To accomplish this, it uses asymptotic analysis: not of program execution time as one usually sees, but rather of program space usage. This way, the space usage of a heap-allocated linked list vs a runtime call stack ends up being asymptotically equivalent; so one gets to ignore that programming language implementation detail (a detail which certainly matters quite a bit in practice, but can muddy the waters quite a bit when one attempts to determine whether a given implementation is satisfying the requirement to be "property tail recursive")
The paper is worth careful study for a number of reasons:
It gives an inductive definition of the tail expressions and tail calls of a program. (Such a definition, and why such calls are important, seems to be the subject of most of the other answers given here.)
Here are those definitions, just to provide a flavor of the text:
Definition 1 The tail expressions of a program written in Core Scheme are defined inductively as follows.
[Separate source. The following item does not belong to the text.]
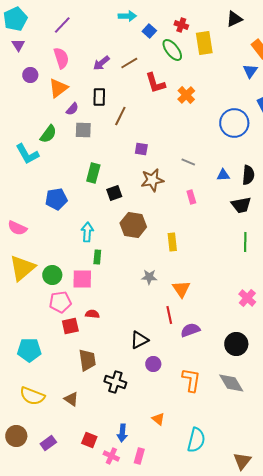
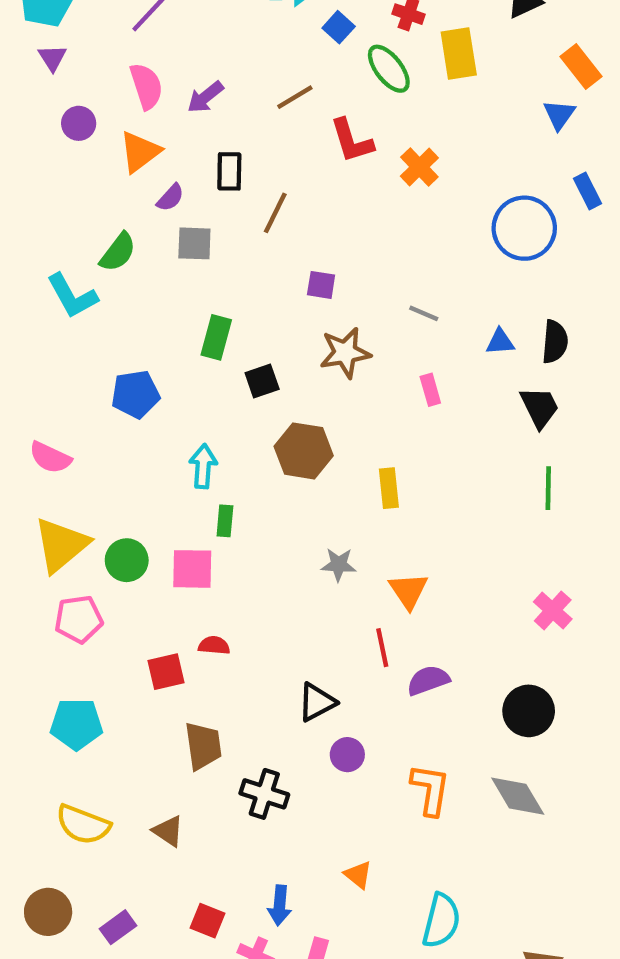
purple arrow: (101, 63) -> (205, 97), moved
black trapezoid: (241, 205) -> (540, 407), turned -105
pink pentagon: (60, 302) -> (79, 619), moved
- The body of a lambda expression is a tail expression
- If
(if E0 E1 E2)
is a tail expression, then bothE1
andE2
are tail expressions.- Nothing else is a tail expression.
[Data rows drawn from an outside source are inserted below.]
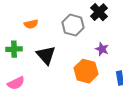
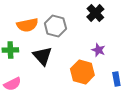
orange semicircle: (31, 24) -> (27, 25), size x1.5
gray hexagon: (73, 25) -> (55, 26), moved

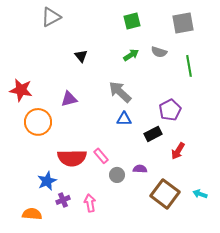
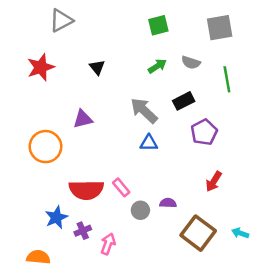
red star: (21, 90) -> (41, 67), moved, turned -30
black rectangle: (153, 134) -> (184, 101), moved
purple cross: (63, 200) -> (83, 231), moved
pink arrow: (90, 203) -> (108, 244), turned 30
Definition 2 A tail call is a tail expression that is a procedure call.
(a tail recursive call, or as the paper says, "self-tail call" is a special case of a tail call where the procedure is invoked itself.)
It provides formal definitions for six different "machines" for evaluating Core Scheme, where each machine has the same observable behavior except for the asymptotic space complexity class that each is in.
For example, after giving definitions for machines with respectively, 1. stack-based memory management, 2. garbage collection but no tail calls, 3. garbage collection and tail calls, the paper continues onward with even more advanced storage management strategies, such as 4. "evlis tail recursion", where the environment does not need to be preserved across the evaluation of the last sub-expression argument in a tail call, 5. reducing the environment of a closure to just the free variables of that closure, and 6. so-called "safe-for-space" semantics as defined by Appel and Shao.
In order to prove that the machines actually belong to six distinct space complexity classes, the paper, for each pair of machines under comparison, provides concrete examples of programs that will expose asymptotic space blowup on one machine but not the other.
(Reading over my answer now, I'm not sure if I'm managed to actually capture the crucial points of the Clinger paper. But, alas, I cannot devote more time to developing this answer right now.)